Reajuste previsto para fevereiro pode pesar ainda mais no bolso dos consumidores, especialmente os de menor renda

Goianésia - O preço do gás de cozinha está prestes a sofrer um aumento significativo, e diversos fatores estão influenciando esse reajuste, como a alta do petróleo no mercado internacional, a desvalorização cambial, o ajuste do ICMS e o aumento nos salários dos funcionários das distribuidoras e revendedoras.

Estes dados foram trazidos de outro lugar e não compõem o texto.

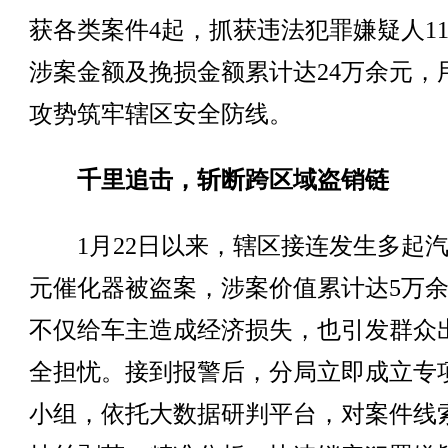
获各类案件4起，抓获违法犯罪嫌疑人1
涉案金额及挽损金额累计达24万余元，
攻势筑牢辖区安全防线。
千里追击，斩断跨区域盗销链
1月22日以来，辖区接连发生多起汽
元催化器被盗案，涉案价值累计达5万
不仅给车主造成经济损失，也引发群众
全担忧。接到报警后，分局立即成立专
小组，依托大数据研判平台，对案件线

A aposentada Ana Maria, residente em Goianésia, lamenta que a situação se complica especialmente para quem vive com um salário mínimo: “Eu paguei R$ 110,00 em novembro, e estou usando até hoje. Estou tentando economizar usando outros meios. Está muito caro. Esse aumento vai apertar ainda mais o meu orçamento e de muita gente que vive só com a aposentadoria."

Na última semana de janeiro, o preço médio do gás de cozinha estava entre R$ 106,00 e R$ 110,00, segundo a Agência Nacional do Petróleo. O aumento oficial começará a ser repassado ao consumidor no próximo sábado, dia 8 de fevereiro. O Sinergás alertou que as revendas devem seguir o reajuste determinado pela instituição. Caso o consumidor perceba preços abusivos, pode denunciar.

A advogada Carolina Vieira explica como proceder: “Diversos fatores mercadológicos podem interferir no preço, como a contratação de funcionários, reformas e os custos operacionais das distribuidoras. Porém, quando o reajuste é abusivo ou não justificado, o consumidor tem o direito de denunciar. O Procon pode atuar para garantir que os preços sejam justos e adequados ao mercado.”

Aline Ferreira, proprietária de um depósito de gás em Goianésia, confirmou que os novos preços começarão a ser aplicados aos clientes já na próxima semana: “Já tivemos duas precificações e tentamos manter os preços o máximo possível, mas o combustível aumentou muito e não temos como não repassar esse reajuste aos consumidores.”